Nie dostanie mieszkania. Trudno uwierzyć, w jakich warunkach żyje Julia Szeremeta
Julia Szeremeta właśnie wywalczyła srebrny medal na Igrzyskach Olimpijskich w Paryżu. Świeżo upieczona wicemistrzyni nie otrzyma zatem mieszkania od PKOI za osiągnięcia sportowe. Mogłoby to nieco odmienić jej życie, bowiem młoda sportsmenka na co dzień żyje w bardzo skromnych warunkach.
Szeremeta ze srebrem na olimpiadzie
Polski Komitet Olimpijski zapewnił specjalne nagrody dla tych olimpijczyków, którzy przywiozą do Polski medal. Dla zdobywców złotego krążka w konkurencjach indywidualnych przewidziano dwupokojowe mieszkanie , nagrodę finansową w wysokości 250 tys. zł, diament, obraz i voucher na wakacje.
W przypadku srebra nagroda pieniężna jest mniejsza o 50 tys. złotych i pozbawiona mieszkania. Taki właśnie bonus zapewniła sobie w sobotni wieczór Julia Szeremeta, która została wicemistrzynią olimpijską przegrywając w finale kategorii do 57 kg z Tajwanką Lin Yu-Ting.

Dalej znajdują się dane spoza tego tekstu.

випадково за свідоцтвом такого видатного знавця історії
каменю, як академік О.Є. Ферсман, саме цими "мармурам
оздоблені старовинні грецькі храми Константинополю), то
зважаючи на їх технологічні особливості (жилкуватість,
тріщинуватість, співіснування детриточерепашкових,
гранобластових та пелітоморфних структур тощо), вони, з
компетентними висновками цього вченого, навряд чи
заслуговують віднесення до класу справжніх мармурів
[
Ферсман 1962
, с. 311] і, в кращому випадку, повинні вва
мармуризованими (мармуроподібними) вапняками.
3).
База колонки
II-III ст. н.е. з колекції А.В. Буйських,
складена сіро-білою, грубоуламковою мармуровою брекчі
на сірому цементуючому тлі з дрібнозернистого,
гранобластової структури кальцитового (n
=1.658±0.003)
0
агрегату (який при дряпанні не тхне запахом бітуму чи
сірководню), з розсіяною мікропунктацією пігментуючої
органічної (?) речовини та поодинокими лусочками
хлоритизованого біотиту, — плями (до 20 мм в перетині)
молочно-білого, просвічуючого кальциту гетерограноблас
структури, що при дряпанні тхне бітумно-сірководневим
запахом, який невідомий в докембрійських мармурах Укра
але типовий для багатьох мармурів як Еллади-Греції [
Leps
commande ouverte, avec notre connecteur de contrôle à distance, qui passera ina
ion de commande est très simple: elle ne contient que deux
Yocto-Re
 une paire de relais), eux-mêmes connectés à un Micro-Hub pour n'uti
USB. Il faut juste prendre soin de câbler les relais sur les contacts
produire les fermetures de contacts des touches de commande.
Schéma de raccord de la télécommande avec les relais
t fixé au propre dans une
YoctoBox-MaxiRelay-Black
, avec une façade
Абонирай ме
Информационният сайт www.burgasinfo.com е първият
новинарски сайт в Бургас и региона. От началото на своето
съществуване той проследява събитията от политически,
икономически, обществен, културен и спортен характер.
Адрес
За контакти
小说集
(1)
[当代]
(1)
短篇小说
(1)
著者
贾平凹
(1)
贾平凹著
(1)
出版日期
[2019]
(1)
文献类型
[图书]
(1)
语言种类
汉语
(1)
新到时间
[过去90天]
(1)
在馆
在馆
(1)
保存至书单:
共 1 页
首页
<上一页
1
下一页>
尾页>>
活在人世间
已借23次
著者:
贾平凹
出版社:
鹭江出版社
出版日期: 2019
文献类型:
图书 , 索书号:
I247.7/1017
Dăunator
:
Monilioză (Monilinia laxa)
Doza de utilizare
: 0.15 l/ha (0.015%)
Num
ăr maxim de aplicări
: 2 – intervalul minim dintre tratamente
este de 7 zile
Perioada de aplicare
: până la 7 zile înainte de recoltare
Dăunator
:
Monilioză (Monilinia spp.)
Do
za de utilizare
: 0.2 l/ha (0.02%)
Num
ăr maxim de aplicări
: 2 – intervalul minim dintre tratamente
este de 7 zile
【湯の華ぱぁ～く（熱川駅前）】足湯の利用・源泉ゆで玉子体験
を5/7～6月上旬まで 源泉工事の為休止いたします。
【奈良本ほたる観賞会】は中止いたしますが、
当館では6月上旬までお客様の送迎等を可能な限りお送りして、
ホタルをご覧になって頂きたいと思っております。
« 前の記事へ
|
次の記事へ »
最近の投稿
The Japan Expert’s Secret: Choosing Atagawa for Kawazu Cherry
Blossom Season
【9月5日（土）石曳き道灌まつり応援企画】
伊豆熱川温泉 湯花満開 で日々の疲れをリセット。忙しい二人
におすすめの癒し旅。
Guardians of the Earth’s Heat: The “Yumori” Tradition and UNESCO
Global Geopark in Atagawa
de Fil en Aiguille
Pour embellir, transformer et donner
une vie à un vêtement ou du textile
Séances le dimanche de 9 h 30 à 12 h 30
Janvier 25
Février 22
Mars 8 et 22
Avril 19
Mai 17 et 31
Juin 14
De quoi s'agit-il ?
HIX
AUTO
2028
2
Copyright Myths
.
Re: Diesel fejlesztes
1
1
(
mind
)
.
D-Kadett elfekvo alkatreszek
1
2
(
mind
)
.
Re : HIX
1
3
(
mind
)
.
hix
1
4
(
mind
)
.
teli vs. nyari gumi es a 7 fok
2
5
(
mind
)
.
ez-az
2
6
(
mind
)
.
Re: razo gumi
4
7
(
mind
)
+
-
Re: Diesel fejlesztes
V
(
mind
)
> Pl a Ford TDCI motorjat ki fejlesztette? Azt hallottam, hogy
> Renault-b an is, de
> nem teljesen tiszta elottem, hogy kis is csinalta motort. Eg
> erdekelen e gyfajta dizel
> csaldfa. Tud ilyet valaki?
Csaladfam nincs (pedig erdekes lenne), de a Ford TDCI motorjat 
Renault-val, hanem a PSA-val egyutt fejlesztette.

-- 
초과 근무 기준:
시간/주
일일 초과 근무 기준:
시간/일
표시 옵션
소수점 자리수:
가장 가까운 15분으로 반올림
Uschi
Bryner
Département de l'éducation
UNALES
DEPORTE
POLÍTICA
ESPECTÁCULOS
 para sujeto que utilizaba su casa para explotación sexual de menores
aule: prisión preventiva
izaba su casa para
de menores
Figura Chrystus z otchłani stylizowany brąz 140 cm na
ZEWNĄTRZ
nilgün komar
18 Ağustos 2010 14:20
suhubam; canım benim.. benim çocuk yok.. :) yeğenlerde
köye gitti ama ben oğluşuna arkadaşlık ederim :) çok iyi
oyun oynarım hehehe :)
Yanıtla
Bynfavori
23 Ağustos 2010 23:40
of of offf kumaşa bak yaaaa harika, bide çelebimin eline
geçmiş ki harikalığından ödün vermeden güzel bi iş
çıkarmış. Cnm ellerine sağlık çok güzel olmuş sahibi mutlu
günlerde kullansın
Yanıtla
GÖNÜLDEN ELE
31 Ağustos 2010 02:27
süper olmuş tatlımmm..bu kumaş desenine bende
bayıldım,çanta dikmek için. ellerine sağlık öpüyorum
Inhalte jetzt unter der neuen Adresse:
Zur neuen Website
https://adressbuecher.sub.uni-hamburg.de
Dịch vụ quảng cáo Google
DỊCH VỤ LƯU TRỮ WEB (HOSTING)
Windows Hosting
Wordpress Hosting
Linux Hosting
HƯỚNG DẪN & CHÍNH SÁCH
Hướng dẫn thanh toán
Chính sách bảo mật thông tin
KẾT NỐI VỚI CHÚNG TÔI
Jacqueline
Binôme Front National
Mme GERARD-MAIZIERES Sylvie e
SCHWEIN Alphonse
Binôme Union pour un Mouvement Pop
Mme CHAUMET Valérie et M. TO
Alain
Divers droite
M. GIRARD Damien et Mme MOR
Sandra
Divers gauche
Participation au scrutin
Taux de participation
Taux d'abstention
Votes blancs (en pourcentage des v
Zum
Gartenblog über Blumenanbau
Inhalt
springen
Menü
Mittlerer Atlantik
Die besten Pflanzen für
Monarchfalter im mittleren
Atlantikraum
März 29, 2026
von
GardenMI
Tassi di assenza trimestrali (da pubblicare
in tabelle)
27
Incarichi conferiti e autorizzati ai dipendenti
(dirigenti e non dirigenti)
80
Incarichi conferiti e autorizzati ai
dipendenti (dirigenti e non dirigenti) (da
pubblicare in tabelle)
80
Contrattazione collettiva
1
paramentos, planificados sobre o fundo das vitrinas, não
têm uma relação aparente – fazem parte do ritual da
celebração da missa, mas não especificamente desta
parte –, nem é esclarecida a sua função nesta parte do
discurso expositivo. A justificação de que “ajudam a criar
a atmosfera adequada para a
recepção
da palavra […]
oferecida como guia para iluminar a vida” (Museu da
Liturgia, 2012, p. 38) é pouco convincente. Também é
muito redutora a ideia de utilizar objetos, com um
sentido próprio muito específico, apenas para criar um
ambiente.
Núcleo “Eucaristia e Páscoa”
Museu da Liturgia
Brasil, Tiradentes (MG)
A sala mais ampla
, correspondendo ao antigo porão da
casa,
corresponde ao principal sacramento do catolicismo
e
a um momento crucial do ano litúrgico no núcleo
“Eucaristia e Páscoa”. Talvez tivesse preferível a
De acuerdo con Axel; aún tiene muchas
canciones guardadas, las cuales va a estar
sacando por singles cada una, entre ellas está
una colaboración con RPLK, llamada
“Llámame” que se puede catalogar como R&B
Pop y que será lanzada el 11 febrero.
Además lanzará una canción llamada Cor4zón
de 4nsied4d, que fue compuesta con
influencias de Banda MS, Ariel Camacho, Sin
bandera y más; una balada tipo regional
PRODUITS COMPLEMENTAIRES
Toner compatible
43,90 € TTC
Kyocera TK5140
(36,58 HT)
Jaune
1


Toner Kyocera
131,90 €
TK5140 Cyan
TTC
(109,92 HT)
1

Młoda pięściarka jest teraz na ustach wszystkich, choć przed samymi zawodami z pewnością niewiele osób kojarzyło jej nazwisko.
Wicemistrzyni z małej miejscowości
To ona skradła serce Wilfredo Leona. Trudno uwierzyć, czym zajmuje się jego żona
Julia pochodzi z Bieniowa - małej miejscowości w województwie lubuskim. Jej rodzice prowadzą gospodarstwo rolne. Tata sportsmenki, Andrzej Szeremeta w rozmowie ze Sportowymi Faktami kilka szczegółów na temat życia swojej córki.
Mamy duże gospodarstwo, na dwadzieścia hektarów. Dzieci zawsze miały się gdzie wyszaleć, były w ruchu. Julka grała w piłkę nożną, w tenisa stołowego, jeździła na rowerze. Obornik wyrzucała, obrządek sama zrobiła, potrafiła konia oporządzić, siodło założyć, wyczyścić – opisał tata wicemistrzyni olimpijskiej.
20-letnia zawodniczka Paco Lublin nie mieszka jednak już w domu rodzinnym, a jej codzienne warunki mogą odbiegać od tego, co wyobraża sobie przeciętny kibic.
Julia Szeremeta na codzień żyje w skromnych warunkach
Wynajmuje najtańszą stancję. Mieszka u mamy znajomego w takim malutkim pokoju, mniej więcej dwa metry na trzy. To stare budownictwo z ciemną kuchnią jak to się kiedyś budowało za komuny - opisuje dla WP SportoweFakty ojciec zawodniczki
W rozmowie z dziennikarzami Pan Andrzej Szeremeta otwarcie przyznał, że rodziny nie stać, by wspierać finansowo córkę, a szansą na nowe lokum było złoto igrzysk olimpijskich. Nagroda za srebro może jednak okazać się bardzo pomocna, a warto dodać, że poza bonusem od PKOl utalentowana pięściarka otrzyma od Polskiego Związku Bokserskiego 100 tys. zł oraz samochód marki Suzuki.